Nomura is among several global banks shaken by transactions with Archegos, an obscure investment firm set up to manage the fortune of trader Bill Hwang. Japan's biggest brokerage, which lost some US$2.9 billion (S$3.85 billion) on its dealings with Archegos, has hired external lawyers to conduct a "comprehensive, impartial review," according to a presentation to investors on Tuesday (April 27), and appointed a new head of its US subsidiary earlier this week.

Shares of Nomura rose as much as 2.9 per cent on Wednesday morning (April 28) in Tokyo and were trading up 1.8 per cent at 11.50am, taking declines to about 18 per cent since the Archegos debacle broke.
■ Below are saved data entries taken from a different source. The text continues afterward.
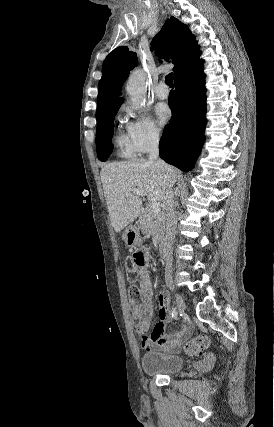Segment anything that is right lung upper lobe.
Listing matches in <instances>:
<instances>
[{"mask_svg":"<svg viewBox=\"0 0 274 427\" xmlns=\"http://www.w3.org/2000/svg\"><path fill=\"white\" fill-rule=\"evenodd\" d=\"M151 50H155L160 58L174 64L175 79L190 68L203 63L199 59L200 46L188 26L178 19H168L161 31L151 42ZM165 51V54L161 52ZM138 64L136 53L130 52L127 46L114 49L106 57L102 67V78L98 84L97 113L121 101L119 91L129 71Z\"/></svg>","mask_w":274,"mask_h":427,"instance_id":"1","label":"right lung upper lobe"}]
</instances>
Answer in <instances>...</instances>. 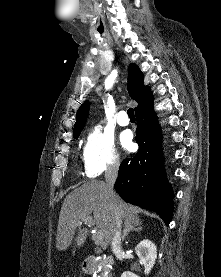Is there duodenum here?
<instances>
[{
    "instance_id": "1",
    "label": "duodenum",
    "mask_w": 221,
    "mask_h": 277,
    "mask_svg": "<svg viewBox=\"0 0 221 277\" xmlns=\"http://www.w3.org/2000/svg\"><path fill=\"white\" fill-rule=\"evenodd\" d=\"M113 259L104 257L102 255H90L83 261V269L85 272L90 273L99 265H112Z\"/></svg>"
}]
</instances>
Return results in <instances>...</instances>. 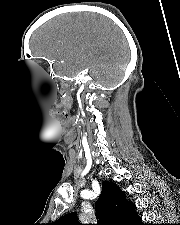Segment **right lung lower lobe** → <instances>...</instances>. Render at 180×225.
Returning a JSON list of instances; mask_svg holds the SVG:
<instances>
[{
    "label": "right lung lower lobe",
    "instance_id": "98d812e1",
    "mask_svg": "<svg viewBox=\"0 0 180 225\" xmlns=\"http://www.w3.org/2000/svg\"><path fill=\"white\" fill-rule=\"evenodd\" d=\"M133 225H144L141 223V219L139 218L135 223H133Z\"/></svg>",
    "mask_w": 180,
    "mask_h": 225
}]
</instances>
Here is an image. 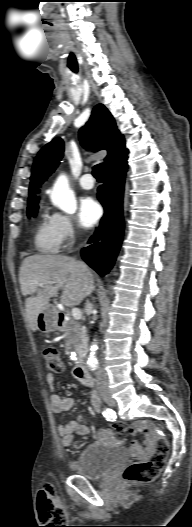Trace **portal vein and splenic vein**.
<instances>
[{
  "label": "portal vein and splenic vein",
  "instance_id": "portal-vein-and-splenic-vein-1",
  "mask_svg": "<svg viewBox=\"0 0 192 527\" xmlns=\"http://www.w3.org/2000/svg\"><path fill=\"white\" fill-rule=\"evenodd\" d=\"M50 283H51V284H55L56 282H55V281H52V282H50ZM71 314H72V317H73L75 320H80L81 317H82V313H81V311H80L79 309H77V308H73V309L71 310Z\"/></svg>",
  "mask_w": 192,
  "mask_h": 527
}]
</instances>
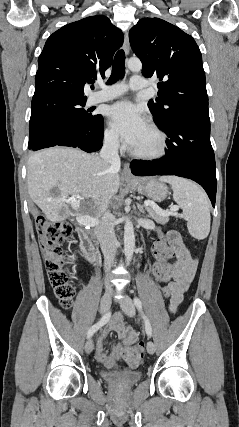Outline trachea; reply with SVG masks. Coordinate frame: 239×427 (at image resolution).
<instances>
[{
	"label": "trachea",
	"instance_id": "trachea-1",
	"mask_svg": "<svg viewBox=\"0 0 239 427\" xmlns=\"http://www.w3.org/2000/svg\"><path fill=\"white\" fill-rule=\"evenodd\" d=\"M125 75V53L123 50H119L113 61L112 73L107 84H112L119 79H122Z\"/></svg>",
	"mask_w": 239,
	"mask_h": 427
}]
</instances>
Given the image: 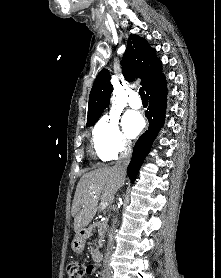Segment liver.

Nomura's losses from trades with Archegos exceed the US$2 billion it flagged a month ago and have complicated its global ambitions. The bank logged a fourth-quarter net loss of 155.4 billion yen (S$1.89 billion), its biggest since the global financial crisis.

In a surprise appearance at Tuesday's earnings briefing, chief executive officer Kentaro Okuda signaled he will persist with plans to build a presence in the US even after the Archegos meltdown, saying there is no major change in the firm's overall strategy for its wholesale business.

The remarks underscore Nomura's long-standing ambitions to succeed in the US, home to the biggest banking fee pool, to stave off stagnation in Japan. To help with the push, Mr Okuda named Wall Street veteran Christopher Willcox as co-head of its troubled Americas unit and pledged to add more non-Japanese outside directors.

Some analysts agree that the Japanese firm might be able to embark on a path to recovery after its earnings had handled most of the negatives such as the Archegos losses and impairments.

"Nomura sees Archegos as an idiosyncratic event and so they're going to tweak their risk management framework" but leave their strategy unchanged, Michael Makdad, an analyst at Morningstar, said on Bloomberg Television on Wednesday. "For the near term the business environment for Nomura looks quite good," he said, citing a strong investment banking pipeline and volatility-fueled trading.

The Financial Times reported Mr Brech's suspension earlier. Aoife Reynolds, a spokeswoman for Nomura in London, declined to comment. Mr Brech also declined to comment. Caperonis, Kurek and Lyons did not respond to requests for comment via LinkedIn.